Ofereço Homo sapientissimus não como uma classificação científica, mas como uma proposição filosófica e cultural. É um nome para aquilo que estamos nos tornando, e para o que precisamos nos tornar, se quisermos prosperar na era da cognição híbrida.

Que esse termo sirva como marco. Que provoque reflexão, debate e imaginação. E que nos lembre que a sabedoria não é um destino, mas uma direção.

Referências.

HARARI, Yuval Noah. Sapiens: Uma breve história da humanidade. 19.ed. Porto Alegre, RS: L&PM, 2017.

TAVARES-PEREIRA, S. Machine learning and judicial decisions. Legal use of learning algorithms. Florianópolis/SC: Artesam, 2024.

set. 2025

1 Mestre em Ciência Jurídica – UNIVALI/SC e doutorando em Direito/ATITUS-FDV. Autor de Machine Learning nas decisões. O uso jurídico dos algoritmos aprendizes (2021).
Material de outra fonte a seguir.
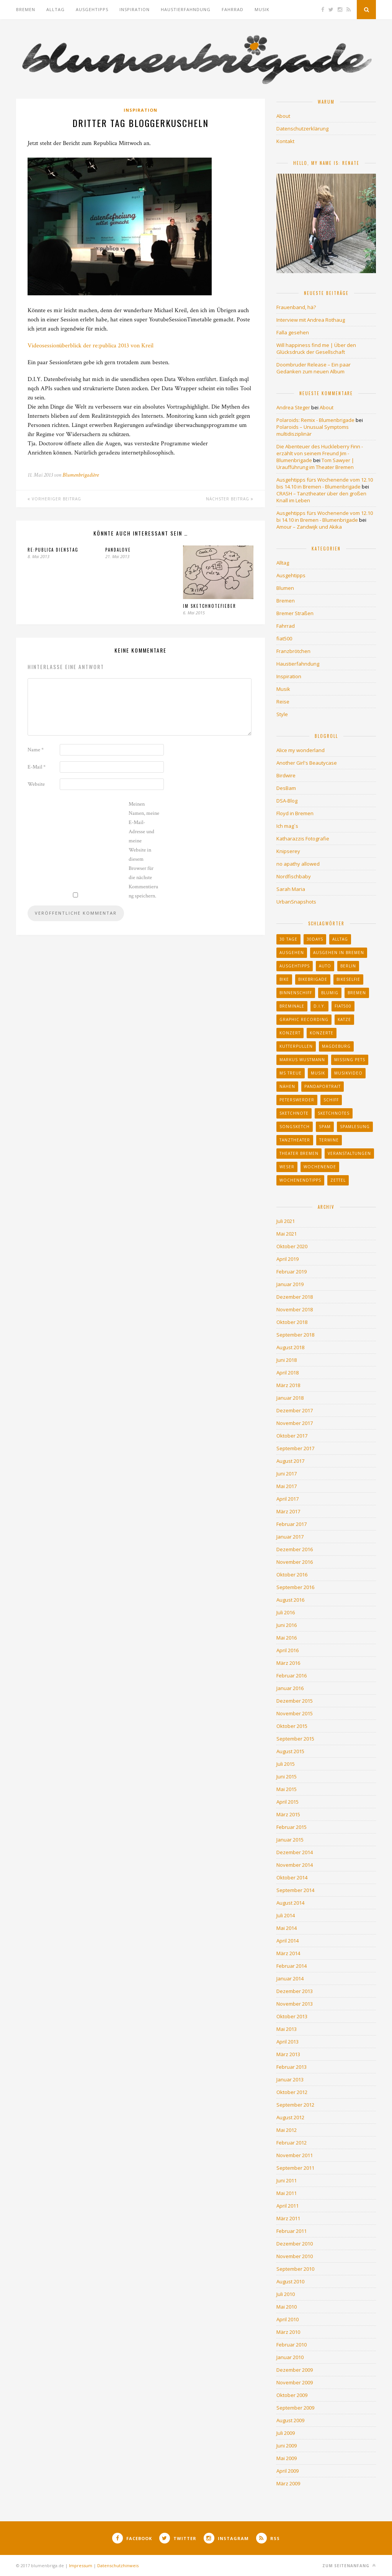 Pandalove (118, 550)
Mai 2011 (286, 2193)
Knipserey (288, 851)
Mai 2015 (286, 1789)
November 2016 (294, 1561)
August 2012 (290, 2117)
2 Nota: Homo sapientissimus é um termo conceitual proposto pelo autor para descrever a emergente cognição híbrida (biológica e tecnológica), sapientíssima, da espécie humana na era da inteligência artificial e dos sistemas de inteligência distribuída. A cognição humana natural foi responsável por produzir a expressão e este breve artigo, mas a cognição tecnológica forneceu assistência significativa. Em artigos vindouros, aprofundarei a ideia em direção a uma abordagem sistêmico-luhmanniana, que conjugue cálculo e razão e nos devolva um poder aumentado de trabalho racional.

3 Segundo o filósofo, uma camada de pensamento e consciência que envolve a Terra e se situa acima das camadas anteriores: geosfera (mundo físico) e biosfera (mundo biológico/vivo).